BEIJING — China’s central bank on May 3 detailed rules on the RMB Qualified Domestic Institutional Investors (RQDII) scheme, allowing RQDII investors to invest in yuan-denominated assets overseas but banning them from moving yuan out of the country for forex purchases.
The rules require investors to report basic information including the source and scale of yuan funds, investment plans and their overseas positions to the central bank’s Shanghai headquarters.
The overseas investment activities will be subject to the central bank’s macro-prudential regulation based on factors such as cross-border capital flows, liquidity in the offshore RMB market and the development of yuan products.

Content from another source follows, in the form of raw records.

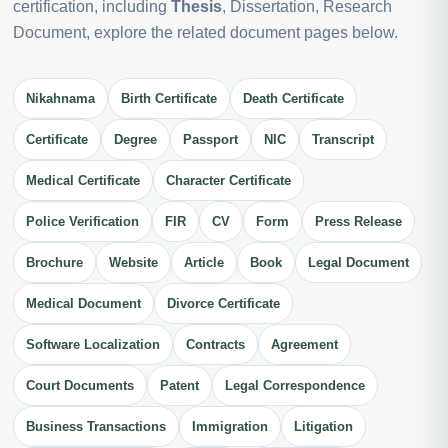
certification, including
Thesis
, Dissertation, Research
Document, explore the related document pages below.
Nikahnama
Birth Certificate
Death Certificate
Certificate
Degree
Passport
NIC
Transcript
Medical Certificate
Character Certificate
Police Verification
FIR
CV
Form
Press Release
Brochure
Website
Article
Book
Legal Document
Medical Document
Divorce Certificate
Software Localization
Contracts
Agreement
Court Documents
Patent
Legal Correspondence
Business Transactions
Immigration
Litigation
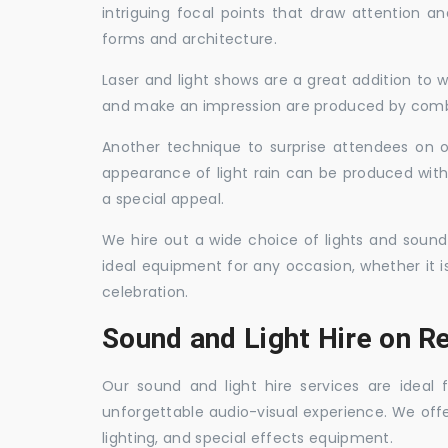
intriguing focal points that draw attention a
forms and architecture.
Laser and light shows are a great addition to w
and make an impression are produced by combi
Another technique to surprise attendees on oc
appearance of light rain can be produced with
a special appeal.
We hire out a wide choice of lights and sound
ideal equipment for any occasion, whether it i
celebration.
Sound and Light Hire on R
Our sound and light hire services are ideal
unforgettable audio-visual experience. We off
lighting, and special effects equipment.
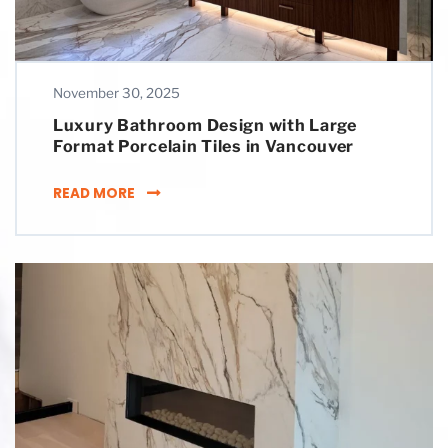
November 30, 2025
Luxury Bathroom Design with Large
Format Porcelain Tiles in Vancouver
LUXURY BATHROOM DESIGN WITH LARGE FO
READ MORE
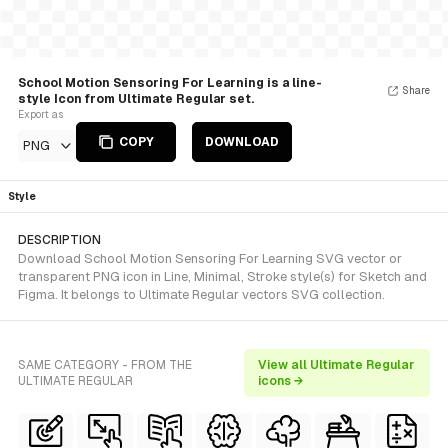
School Motion Sensoring For Learning is a line-
Share
style Icon from Ultimate Regular set.
Export as
COPY
DOWNLOAD
PNG
Style
DESCRIPTION
Download School Motion Sensoring For Learning SVG vector or
transparent PNG icon in Line, Minimal, Stroke style(s) for Sketch and
Figma. It belongs to Ultimate Regular vectors SVG collection.
SAME CATEGORY - FROM THE
View all Ultimate Regular
ULTIMATE REGULAR
icons →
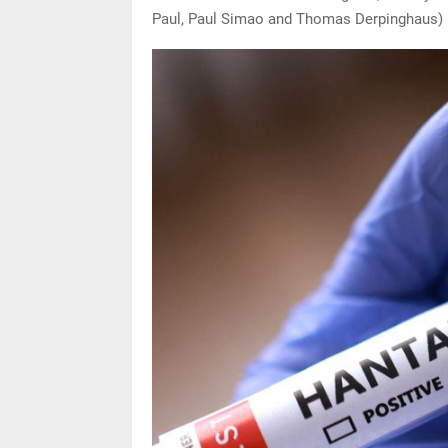
Paul, Paul Simao and Thomas Derpinghaus)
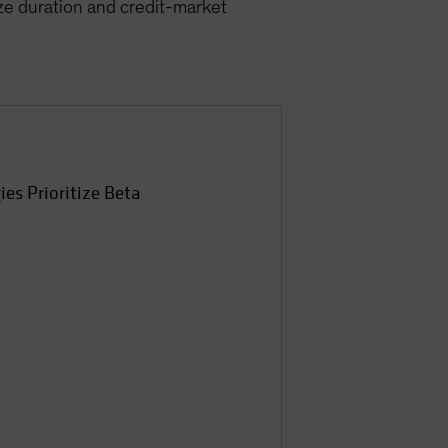
ize duration and credit-market
ies Prioritize Beta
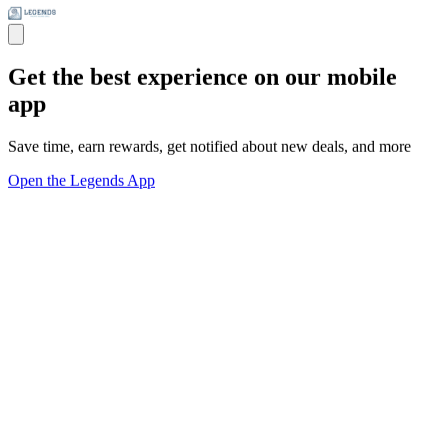
Get the best experience on our mobile
app
Save time, earn rewards, get notified about new deals, and more
Open the Legends App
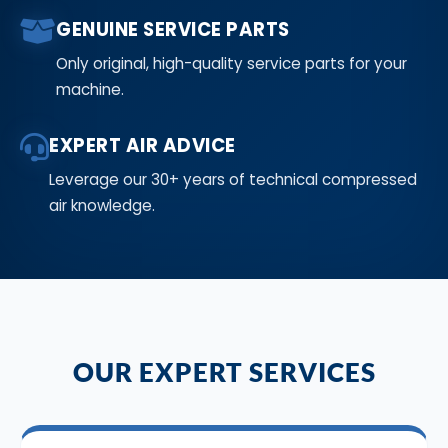
GENUINE SERVICE PARTS
Only original, high-quality service parts for your
machine.
EXPERT AIR ADVICE
Leverage our 30+ years of technical compressed
air knowledge.
OUR EXPERT SERVICES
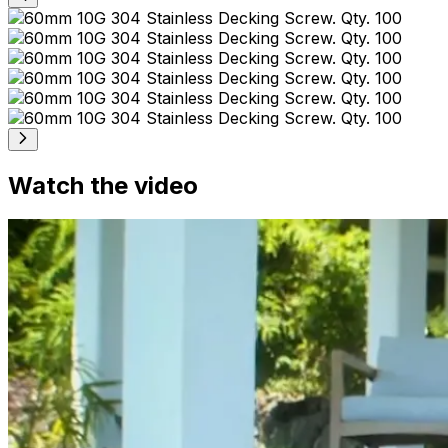
Watch the video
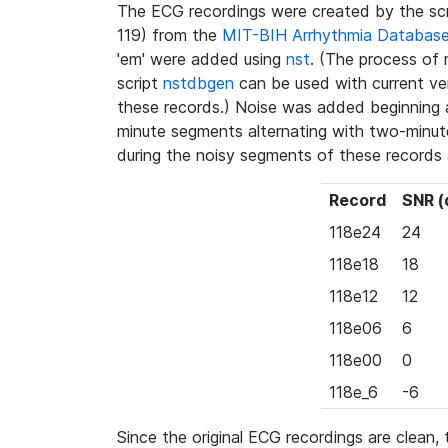
The ECG recordings were created by the sc
119) from the
MIT-BIH Arrhythmia Databas
'em' were added using
nst
. (The process of 
script
nstdbgen
can be used with current ve
these records.) Noise was added beginning a
minute segments alternating with two-minut
during the noisy segments of these records 
Record
SNR (
118e24
24
118e18
18
118e12
12
118e06
6
118e00
0
118e_6
-6
Since the original ECG recordings are clean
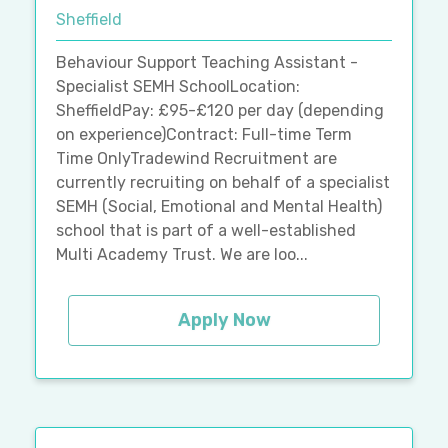
Sheffield
Behaviour Support Teaching Assistant -
Specialist SEMH SchoolLocation:
SheffieldPay: £95-£120 per day (depending
on experience)Contract: Full-time Term
Time OnlyTradewind Recruitment are
currently recruiting on behalf of a specialist
SEMH (Social, Emotional and Mental Health)
school that is part of a well-established
Multi Academy Trust. We are loo...
Apply Now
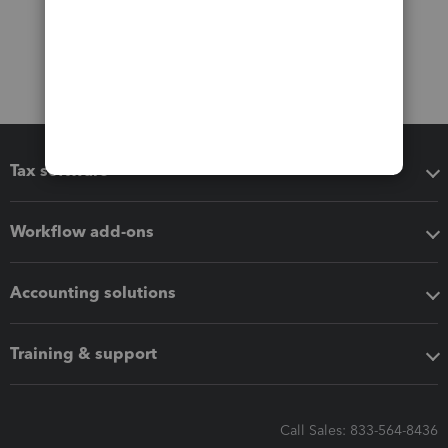
Tax software
Workflow add-ons
Accounting solutions
Training & support
Call Sales: 833-564-8436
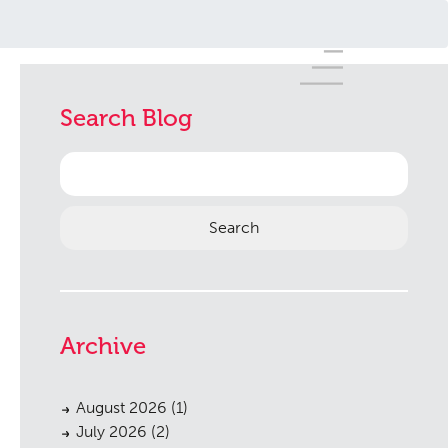
Search Blog
Search
for:
Archive
August 2026
(1)
July 2026
(2)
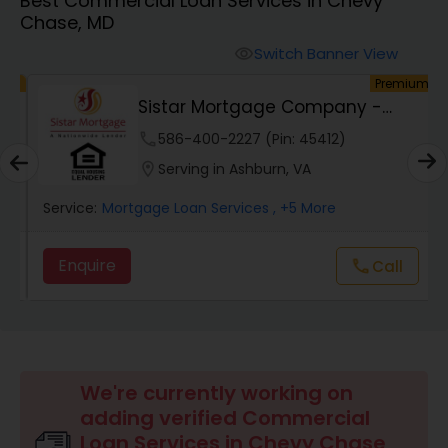
Best Commercial Loan Services in Chevy
Personal Loan Services
Chase, MD
Switch Banner View
visibility
Auto Loan Services
um
Premium
Sistar Mortgage Company -
NMLS#68434
Car Loan Services
phone
586-400-2227 (Pin: 45412)
location_on
Serving in Ashburn, VA
Home Loan Services
Service:
Mortgage Loan Services
, +5 More
Enquire
call
Call
Business Loan Services
Mortgage Loan Services
We're currently working on
Commercial Loan Services
adding verified Commercial
Loan Services in Chevy Chase,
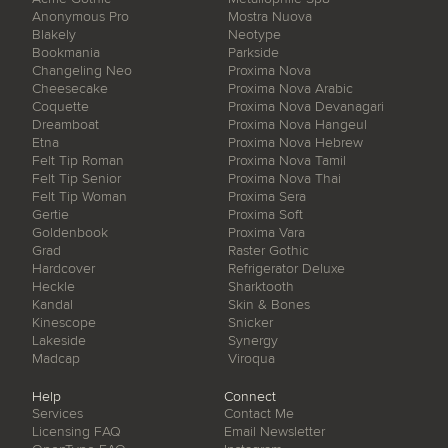
Anonymous Pro
Mostra Nuova
Blakely
Neotype
Bookmania
Parkside
Changeling Neo
Proxima Nova
Cheesecake
Proxima Nova Arabic
Coquette
Proxima Nova Devanagari
Dreamboat
Proxima Nova Hangeul
Etna
Proxima Nova Hebrew
Felt Tip Roman
Proxima Nova Tamil
Felt Tip Senior
Proxima Nova Thai
Felt Tip Woman
Proxima Sera
Gertie
Proxima Soft
Goldenbook
Proxima Vara
Grad
Raster Gothic
Hardcover
Refrigerator Deluxe
Heckle
Sharktooth
Kandal
Skin & Bones
Kinescope
Snicker
Lakeside
Synergy
Madcap
Viroqua
Help
Connect
Services
Contact Me
Licensing FAQ
Email Newsletter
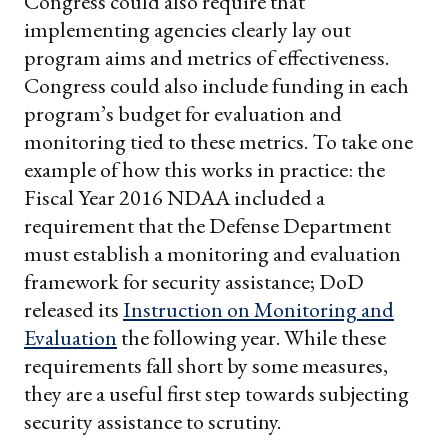
Congress could also require that
implementing agencies clearly lay out
program aims and metrics of effectiveness.
Congress could also include funding in each
program’s budget for evaluation and
monitoring tied to these metrics. To take one
example of how this works in practice: the
Fiscal Year 2016 NDAA included a
requirement that the Defense Department
must establish a monitoring and evaluation
framework for security assistance; DoD
released its
Instruction on Monitoring and
Evaluation
the following year. While these
requirements fall short by some measures,
they are a useful first step towards subjecting
security assistance to scrutiny.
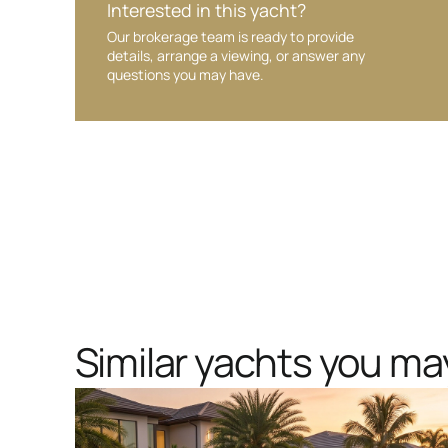
Interested in this yacht?
Our brokerage team is ready to provide
details, arrange a viewing, or answer any
questions you may have.
Similar yachts you may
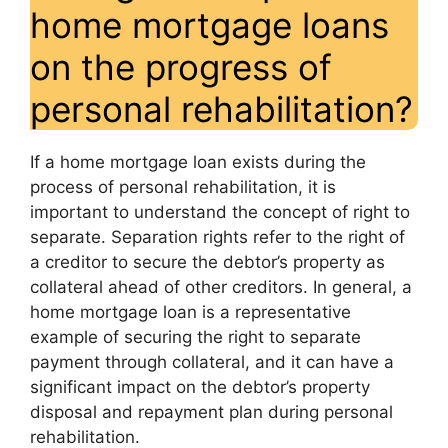
home mortgage loans
on the progress of
personal rehabilitation?
If a home mortgage loan exists during the
process of personal rehabilitation, it is
important to understand the concept of right to
separate. Separation rights refer to the right of
a creditor to secure the debtor’s property as
collateral ahead of other creditors. In general, a
home mortgage loan is a representative
example of securing the right to separate
payment through collateral, and it can have a
significant impact on the debtor’s property
disposal and repayment plan during personal
rehabilitation.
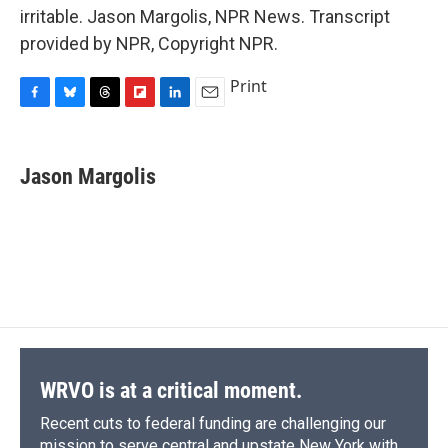
irritable. Jason Margolis, NPR News. Transcript
provided by NPR, Copyright NPR.
Print
F
B
T
F
L
E
a
l
h
l
i
m
c
u
r
i
n
a
e
e
e
p
k
i
Jason Margolis
b
s
a
b
e
l
o
k
d
o
d
o
y
s
a
I
k
r
n
d
WRVO is at a critical moment.
Recent cuts to federal funding are challenging our
mission to serve central and upstate New York with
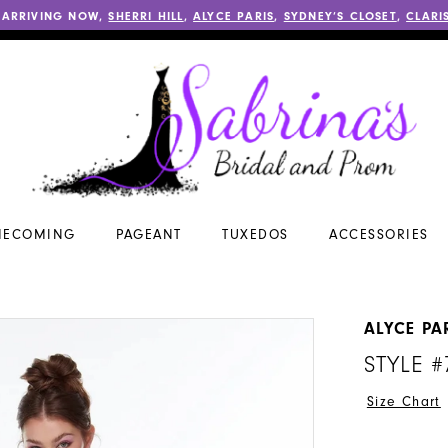
 ARRIVING NOW,
SHERRI HILL
,
ALYCE PARIS
,
SYDNEY’S CLOSET
,
CLARI
ECOMING
PAGEANT
TUXEDOS
ACCESSORIES
ALYCE PA
STYLE #
Size Chart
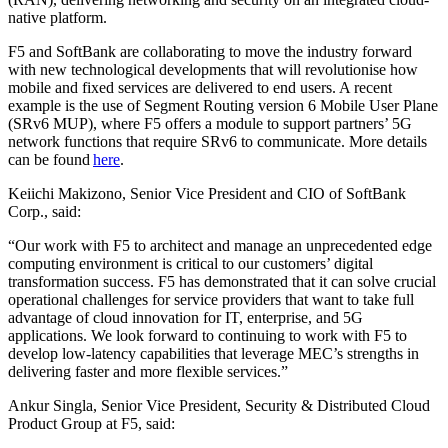
native platform.
F5 and SoftBank are collaborating to move the industry forward
with new technological developments that will revolutionise how
mobile and fixed services are delivered to end users. A recent
example is the use of Segment Routing version 6 Mobile User Plane
(SRv6 MUP), where F5 offers a module to support partners’ 5G
network functions that require SRv6 to communicate. More details
can be found
here
.
Keiichi Makizono, Senior Vice President and CIO of SoftBank
Corp., said:
“Our work with F5 to architect and manage an unprecedented edge
computing environment is critical to our customers’ digital
transformation success. F5 has demonstrated that it can solve crucial
operational challenges for service providers that want to take full
advantage of cloud innovation for IT, enterprise, and 5G
applications. We look forward to continuing to work with F5 to
develop low-latency capabilities that leverage MEC’s strengths in
delivering faster and more flexible services.”
Ankur Singla, Senior Vice President, Security & Distributed Cloud
Product Group at F5, said:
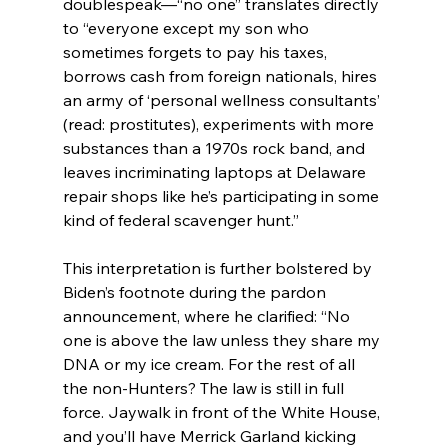
doublespeak—“no one” translates directly 
to “everyone except my son who 
sometimes forgets to pay his taxes, 
borrows cash from foreign nationals, hires 
an army of ‘personal wellness consultants’ 
(read: prostitutes), experiments with more 
substances than a 1970s rock band, and 
leaves incriminating laptops at Delaware 
repair shops like he’s participating in some 
kind of federal scavenger hunt.”
This interpretation is further bolstered by 
Biden’s footnote during the pardon 
announcement, where he clarified: “No 
one is above the law unless they share my 
DNA or my ice cream. For the rest of all 
the non-Hunters? The law is still in full 
force. Jaywalk in front of the White House, 
and you’ll have Merrick Garland kicking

Domestic custodian banks shall strengthen checks on the authenticity and legality of investment plans to ensure such activities are conducted according to laws and regulations, the central bank said.
First launched in 2014, the RQDII program allows qualified domestic investors to buy yuan-denominated assets in the overseas capital markets as China took a gradual approach to open up its financial sector.
China has introduced programs such as RQDII and Qualified Foreign Institutional Investors to provide financial institutions with quotas for outbound and inbound investment, respectively.
In April, China announced plans to increase quotas in two pilot schemes that allow domestic investors to access foreign assets, as part of broader efforts to open up the financial market.